From Germany. Seeds presented by the Biparte Control Office, Food, Agriculture, and Forestry Group, Frankfurt. Received Apr. 20, 1949.

Quite a backstory to our promising new little pea line. If people understood that a bit better, maybe they’d understand better why something like the International Treaty on Plant Genetic Resources for Food and Agriculture is needed.
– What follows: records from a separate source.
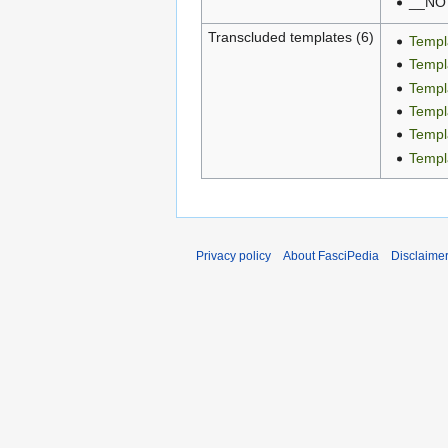
__NO
Transcluded templates (6)
Templ
Templ
Templ
Templ
Templa
Templ
Privacy policy
About FasciPedia
Disclaime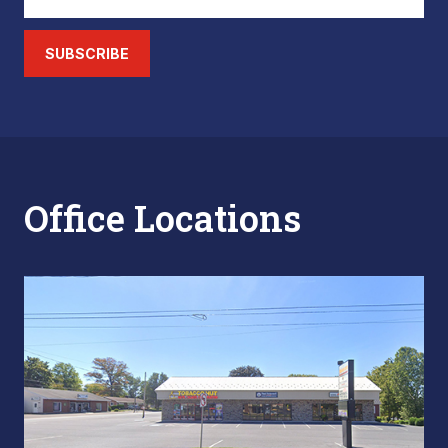
SUBSCRIBE
Office Locations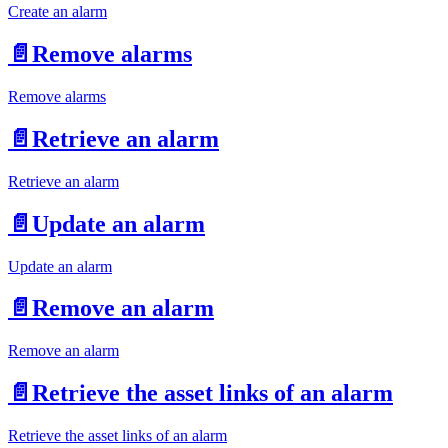
Create an alarm
📄️
Remove alarms
Remove alarms
📄️
Retrieve an alarm
Retrieve an alarm
📄️
Update an alarm
Update an alarm
📄️
Remove an alarm
Remove an alarm
📄️
Retrieve the asset links of an alarm
Retrieve the asset links of an alarm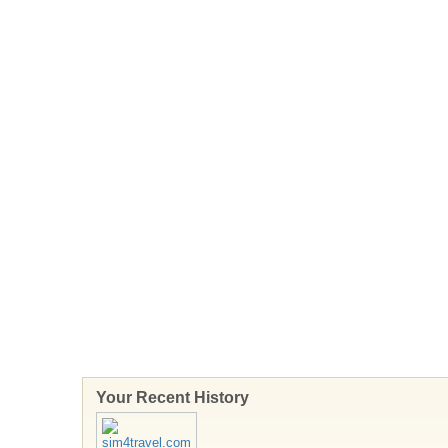
Your Recent History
And why you need genebanks.1 And that if you’re going to want varieties able to grow in what climatic conditions will be like twenty years hence, you’d better start now. But try and put all that into a press release.

  1. With decent documentation systems. []

2 Replies to “Pea soup”

  1. Luigi: This is very interesting from my `spoils of war’ view of genetic resource movement. Most of the samples on the link to PI Vol 157 are soybean lines from Giessen sent in 1949 from the `Bipartite Control Office’ in Frankfurt. That is, the USA and UK office running a post-war Germany. These, and probably the Fiskeby soybeans from Sweden, may have contributed to the vast exports of soybean from the US to East Asia, only recently dented by equally vast exports from South America as Latin countries played catch-up. Probably the best example of the advantages for food security of crop introduction.
    A by-product of the `spoils of war’ was the excellent `Useful Plants of Guam’ by Safford (a lieutenant in the US Navy). Guam (I think once a Spanish colony) was sitting in the Pacific between the Spanish possessions in the Americas and the Philippines and getting crops from both sides. The US Philippines `spoils of war’ contributed lots of species to at least three gardens of economic plants in Central America (Summit, CATIE, and Lancetilla). I am all in favour of this type enterprise: I once tried and failed to germinate 60-year old seed from German colonial economic botany collections then in Nairobi but originally from the research Station at Amani in German East Africa.